Well, if those positions do not specifically ask for an engineering degree, you could give it a shot. If you get through the interview they may just give you the hardware job.

As for game development, you need to "stick with it". In india, the industry is a little slow. Most of the work here is in outsourced assets (textures, models, sounds, level editing, testing etc.). The biggest focus here is on mobile games. Initial salary may be lacking compared to more mainstream software jobs, but staying on will reap benefits.


----------



## prasath_digit (Jan 18, 2011)

AcceleratorX said:


> Well, if those positions do not specifically ask for an engineering degree, you could give it a shot. If you get through the interview they may just give you the hardware job.
> 
> As for game development, you need to "stick with it". In india, the industry is a little slow. Most of the work here is in outsourced assets (textures, models, sounds, level editing, testing etc.).

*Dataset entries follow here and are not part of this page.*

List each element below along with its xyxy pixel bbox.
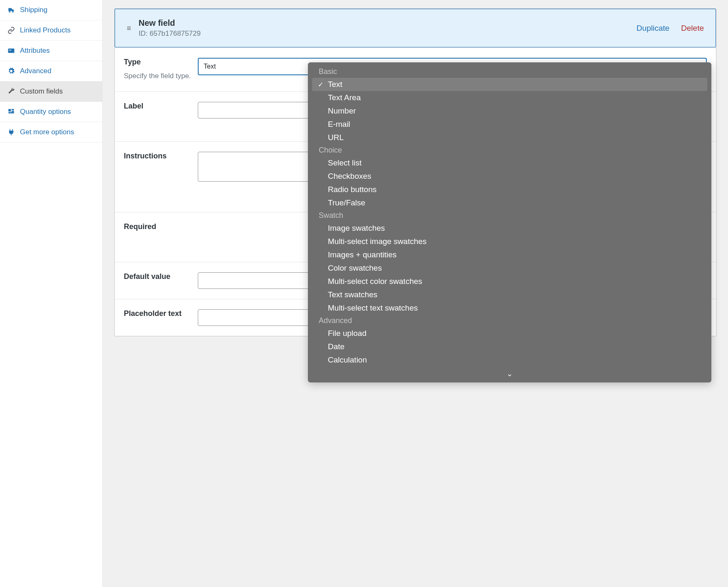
dropdown-option-label: Number: [328, 106, 700, 116]
card-icon: [7, 47, 16, 54]
chevron-down-icon: ⌄: [507, 370, 513, 378]
dropdown-option-label: Multi-select image swatches: [328, 237, 700, 246]
sidebar-item-label: Shipping: [20, 6, 47, 14]
dropdown-group-label: Choice: [312, 144, 707, 156]
dropdown-option-label: Select list: [328, 158, 700, 168]
row-label-default: Default value: [124, 272, 193, 281]
wrench-icon: [7, 88, 16, 95]
main-content: ≡ New field ID: 657b176875729 Duplicate …: [103, 0, 728, 587]
sidebar-item-advanced[interactable]: Advanced: [0, 61, 102, 81]
sidebar-item-label: Quantity options: [20, 108, 71, 116]
dropdown-option-label: Date: [328, 342, 700, 351]
svg-rect-7: [8, 112, 14, 113]
sidebar-item-label: Attributes: [20, 47, 50, 55]
dropdown-group-label: Swatch: [312, 210, 707, 222]
dropdown-option[interactable]: Checkboxes: [312, 170, 707, 183]
dropdown-option-label: Multi-select color swatches: [328, 277, 700, 286]
dropdown-option-label: E-mail: [328, 120, 700, 129]
dropdown-option[interactable]: Multi-select color swatches: [312, 275, 707, 288]
sidebar-item-quantity-options[interactable]: Quantity options: [0, 102, 102, 122]
dropdown-option[interactable]: Text Area: [312, 91, 707, 104]
drag-handle-icon[interactable]: ≡: [127, 25, 131, 32]
svg-rect-3: [9, 50, 11, 51]
dropdown-option[interactable]: Multi-select text swatches: [312, 301, 707, 315]
sidebar-item-attributes[interactable]: Attributes: [0, 41, 102, 61]
delete-button[interactable]: Delete: [681, 24, 704, 33]
row-label-placeholder: Placeholder text: [124, 309, 193, 318]
check-icon: ✓: [318, 81, 328, 89]
dropdown-option-label: Calculation: [328, 355, 700, 365]
row-label-required: Required: [124, 222, 193, 231]
truck-icon: [7, 6, 16, 14]
dropdown-option-label: True/False: [328, 198, 700, 207]
row-label-instructions: Instructions: [124, 152, 193, 160]
field-header[interactable]: ≡ New field ID: 657b176875729 Duplicate …: [115, 9, 716, 47]
dropdown-group-label: Advanced: [312, 315, 707, 327]
gear-icon: [7, 67, 16, 75]
field-id: ID: 657b176875729: [139, 30, 629, 38]
svg-point-0: [9, 11, 10, 12]
sidebar-item-label: Advanced: [20, 67, 52, 75]
stack-icon: [7, 108, 16, 116]
sidebar-item-get-more-options[interactable]: Get more options: [0, 122, 102, 143]
dropdown-option-label: Checkboxes: [328, 172, 700, 181]
sidebar-item-custom-fields[interactable]: Custom fields: [0, 81, 102, 102]
dropdown-scroll-indicator[interactable]: ⌄: [312, 367, 707, 378]
sidebar-item-label: Linked Products: [20, 26, 71, 35]
dropdown-option-label: Text: [328, 80, 700, 89]
sidebar-item-shipping[interactable]: Shipping: [0, 0, 102, 20]
dropdown-option-label: Multi-select text swatches: [328, 303, 700, 313]
dropdown-option[interactable]: Radio buttons: [312, 183, 707, 196]
dropdown-option[interactable]: Color swatches: [312, 261, 707, 275]
dropdown-option[interactable]: Multi-select image swatches: [312, 235, 707, 248]
dropdown-option[interactable]: URL: [312, 131, 707, 144]
field-title: New field: [139, 18, 629, 28]
dropdown-option[interactable]: File upload: [312, 327, 707, 340]
svg-rect-4: [8, 109, 11, 111]
dropdown-option[interactable]: Calculation: [312, 353, 707, 367]
sidebar-item-label: Custom fields: [20, 87, 63, 96]
dropdown-option-label: Color swatches: [328, 264, 700, 273]
dropdown-option[interactable]: Image swatches: [312, 222, 707, 235]
dropdown-option-label: File upload: [328, 329, 700, 338]
dropdown-option[interactable]: ✓Text: [312, 78, 707, 91]
duplicate-button[interactable]: Duplicate: [637, 24, 669, 33]
dropdown-option[interactable]: Number: [312, 104, 707, 118]
svg-rect-2: [8, 49, 15, 53]
link-icon: [7, 27, 16, 34]
dropdown-option[interactable]: Images + quantities: [312, 248, 707, 261]
dropdown-option-label: Images + quantities: [328, 250, 700, 259]
plug-icon: [7, 128, 16, 136]
dropdown-option-label: Text Area: [328, 93, 700, 102]
sidebar-item-linked-products[interactable]: Linked Products: [0, 20, 102, 41]
dropdown-option-label: Text swatches: [328, 290, 700, 299]
row-label-type: Type: [124, 58, 193, 67]
type-dropdown: Basic✓TextText AreaNumberE-mailURLChoice…: [308, 62, 711, 382]
dropdown-option[interactable]: Select list: [312, 156, 707, 170]
product-data-sidebar: Shipping Linked Products Attributes Adva…: [0, 0, 103, 587]
row-label-label: Label: [124, 102, 193, 111]
dropdown-option[interactable]: Date: [312, 340, 707, 353]
sidebar-item-label: Get more options: [20, 128, 74, 136]
dropdown-group-label: Basic: [312, 66, 707, 78]
dropdown-option[interactable]: Text swatches: [312, 288, 707, 301]
svg-rect-6: [12, 111, 14, 112]
dropdown-option-label: URL: [328, 133, 700, 142]
dropdown-option[interactable]: True/False: [312, 196, 707, 210]
dropdown-option[interactable]: E-mail: [312, 118, 707, 131]
svg-rect-5: [12, 109, 14, 110]
row-desc-type: Specify the field type.: [124, 71, 193, 81]
dropdown-option-label: Radio buttons: [328, 185, 700, 194]
svg-point-1: [12, 11, 13, 12]
dropdown-option-label: Image swatches: [328, 224, 700, 233]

The biggest focus here is on mobile games. Initial salary may be lacking compared to more mainstream software jobs, but staying on will reap benefits.



Thanx again for the info AcceleratorX. I've always wanted to become a game programmer since my high-school days itself. So that has been the focus of my study since then. I've learned C, C++, Java SE, 3D Math & OpenGL and I love it very much. Ya salary will be low compared to other s/w jobs, but its ok for me...


----------



## sapna.chawla82 (Jan 24, 2011)

Yes, you can join any hardware industry after completing your degree. For that you will have to do a course of CCNA, CCNP, MCSE. Do any course from these & get certification, you will get job easily in a big MNC.


----------



## 047 (Mar 24, 2011)

AcceleratorX said:


> MCA grads have a good future in the game development industry. It will not hinder you compared to a BE/B.Tech as far as software development is concerned (in most cases).

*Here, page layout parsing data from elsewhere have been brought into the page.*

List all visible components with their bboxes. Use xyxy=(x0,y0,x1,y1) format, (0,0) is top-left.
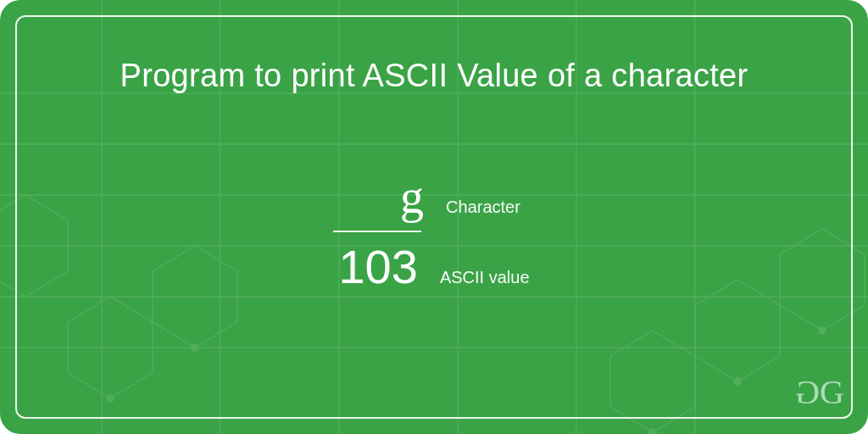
character-value: g xyxy=(348,172,424,222)
info-card: Program to print ASCII Value of a charac… xyxy=(0,0,868,434)
ascii-row: 103 ASCII value xyxy=(338,242,529,292)
svg-point-20 xyxy=(649,429,656,434)
ascii-value: 103 xyxy=(338,242,417,292)
ascii-example: g Character 103 ASCII value xyxy=(338,172,529,292)
brand-logo: GG xyxy=(800,372,839,412)
page-title: Program to print ASCII Value of a charac… xyxy=(120,58,748,94)
ascii-label: ASCII value xyxy=(440,268,530,287)
character-label: Character xyxy=(446,198,520,217)
character-row: g Character xyxy=(348,172,520,222)
divider-line xyxy=(333,231,421,232)
logo-glyph-right: G xyxy=(820,373,839,411)
logo-glyph-left: G xyxy=(800,372,820,412)
content-area: Program to print ASCII Value of a charac… xyxy=(17,17,851,417)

Hi, can u pls help me out in finding good game devlopment job. I will be completing my MCA in this June (2011). What skill sets i need to have to get into gaming industry. I am good in Java and can code in c/c++ as well.

Any help will be appreciated.
thanks.


----------



## Amit Shrivastava (Apr 12, 2011)

047 said:


> Hi, can u pls help me out in finding good game devlopment job. I will be completing my MCA in this June (2011). What skill sets i need to have to get into gaming industry. I am good in Java and can code in c/c++ as well.
> 
> Any help will be appreciated.
> thanks.



As you taking to make career in game development or gaming development it needs the strong knowledge of animation,design and graphic designing.
From the development side you must have a good knowledge of core and advanced java and flex (Product of adobe).
The leading game service provider in India is zapak.com you must search opportunity there.


----------



## Chaitanya Singh (Feb 23, 2012)

hello I wish to do M.C.A. my plan is to settle at one place and doing job for one company is it possible or we have keep jumping from one company to another.


----------